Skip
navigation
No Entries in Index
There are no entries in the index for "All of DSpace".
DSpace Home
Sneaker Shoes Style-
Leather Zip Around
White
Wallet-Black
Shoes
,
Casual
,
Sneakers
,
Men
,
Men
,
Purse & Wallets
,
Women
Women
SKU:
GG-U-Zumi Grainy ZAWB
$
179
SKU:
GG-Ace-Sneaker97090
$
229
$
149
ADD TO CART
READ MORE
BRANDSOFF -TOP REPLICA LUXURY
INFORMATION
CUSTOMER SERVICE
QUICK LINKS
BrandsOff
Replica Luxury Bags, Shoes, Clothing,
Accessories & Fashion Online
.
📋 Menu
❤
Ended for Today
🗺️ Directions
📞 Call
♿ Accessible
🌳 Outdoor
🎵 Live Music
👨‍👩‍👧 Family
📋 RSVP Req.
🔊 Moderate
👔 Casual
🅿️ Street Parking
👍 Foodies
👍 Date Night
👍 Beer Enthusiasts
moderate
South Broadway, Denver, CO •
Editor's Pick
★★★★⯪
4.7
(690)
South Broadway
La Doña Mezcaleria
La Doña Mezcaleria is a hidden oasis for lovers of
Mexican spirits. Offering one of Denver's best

#####

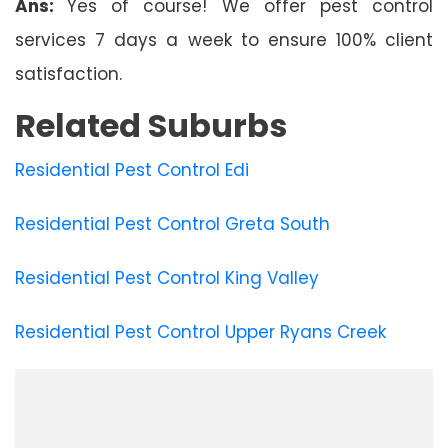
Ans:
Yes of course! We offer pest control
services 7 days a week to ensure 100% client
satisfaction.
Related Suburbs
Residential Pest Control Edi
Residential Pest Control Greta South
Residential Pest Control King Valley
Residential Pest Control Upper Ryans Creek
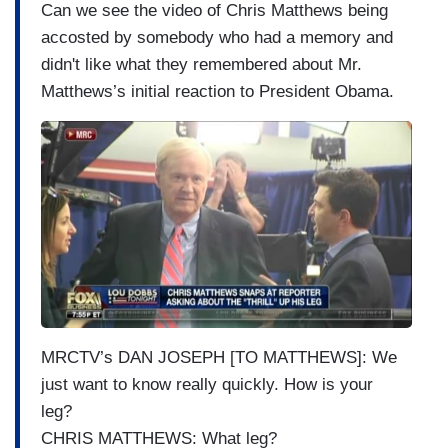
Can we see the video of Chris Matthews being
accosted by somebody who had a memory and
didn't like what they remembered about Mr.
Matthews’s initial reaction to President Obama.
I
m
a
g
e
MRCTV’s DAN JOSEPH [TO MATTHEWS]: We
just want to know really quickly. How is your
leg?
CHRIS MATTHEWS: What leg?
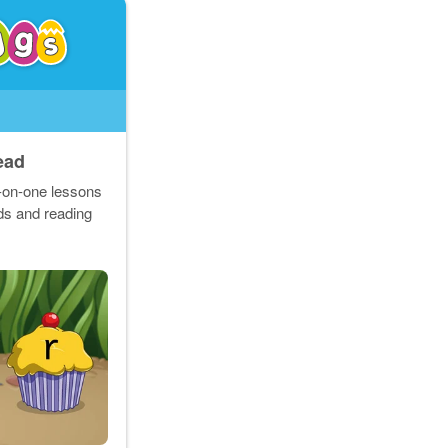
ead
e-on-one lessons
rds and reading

#####

▸ **TASK GOAL**
Using the records above, copy every line that has the word "South" in it.

▸ **WORKED SOLUTION**
South Broadway, Denver, CO •
South Broadway
Residential Pest Control Greta South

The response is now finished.